** DATASET follows **
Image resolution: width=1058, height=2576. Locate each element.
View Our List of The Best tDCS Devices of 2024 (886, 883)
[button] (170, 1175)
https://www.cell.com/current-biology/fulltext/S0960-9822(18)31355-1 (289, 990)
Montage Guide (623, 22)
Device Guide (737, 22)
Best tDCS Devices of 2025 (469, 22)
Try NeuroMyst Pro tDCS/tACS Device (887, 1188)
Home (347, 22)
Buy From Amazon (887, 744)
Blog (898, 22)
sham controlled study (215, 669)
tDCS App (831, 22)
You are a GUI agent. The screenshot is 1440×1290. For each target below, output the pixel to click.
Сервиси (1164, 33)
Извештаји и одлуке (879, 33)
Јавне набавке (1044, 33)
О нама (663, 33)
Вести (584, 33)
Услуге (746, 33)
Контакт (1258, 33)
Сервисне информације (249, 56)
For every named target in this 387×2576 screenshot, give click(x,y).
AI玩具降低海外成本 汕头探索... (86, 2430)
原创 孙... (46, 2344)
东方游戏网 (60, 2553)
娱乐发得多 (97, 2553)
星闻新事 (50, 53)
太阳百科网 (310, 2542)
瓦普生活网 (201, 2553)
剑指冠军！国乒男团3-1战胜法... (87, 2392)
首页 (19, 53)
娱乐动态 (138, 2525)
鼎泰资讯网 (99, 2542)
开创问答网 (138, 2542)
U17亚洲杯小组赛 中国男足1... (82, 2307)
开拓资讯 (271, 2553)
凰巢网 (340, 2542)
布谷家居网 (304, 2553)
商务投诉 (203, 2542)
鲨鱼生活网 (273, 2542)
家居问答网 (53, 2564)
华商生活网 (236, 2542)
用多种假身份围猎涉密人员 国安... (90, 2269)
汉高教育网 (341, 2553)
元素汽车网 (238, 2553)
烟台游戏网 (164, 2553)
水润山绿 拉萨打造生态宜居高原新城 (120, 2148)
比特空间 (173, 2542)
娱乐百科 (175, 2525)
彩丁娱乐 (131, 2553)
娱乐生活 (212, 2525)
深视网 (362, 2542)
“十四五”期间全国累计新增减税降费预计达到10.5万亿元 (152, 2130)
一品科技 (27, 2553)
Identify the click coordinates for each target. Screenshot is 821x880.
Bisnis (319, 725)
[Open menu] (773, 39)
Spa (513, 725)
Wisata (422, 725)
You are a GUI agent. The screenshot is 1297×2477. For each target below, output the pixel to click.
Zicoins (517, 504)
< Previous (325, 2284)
** End of DATASET **
* _TASK BRIEF_
Include the first line, the line containing "Try NeuroMyst Pro", and every line between them, copied exactly from the material above; output no other line.

* _TASK RESPONSE_
Image resolution: width=1058, height=2576. Locate each element.
View Our List of The Best tDCS Devices of 2024 (886, 883)
[button] (170, 1175)
https://www.cell.com/current-biology/fulltext/S0960-9822(18)31355-1 (289, 990)
Montage Guide (623, 22)
Device Guide (737, 22)
Best tDCS Devices of 2025 (469, 22)
Try NeuroMyst Pro tDCS/tACS Device (887, 1188)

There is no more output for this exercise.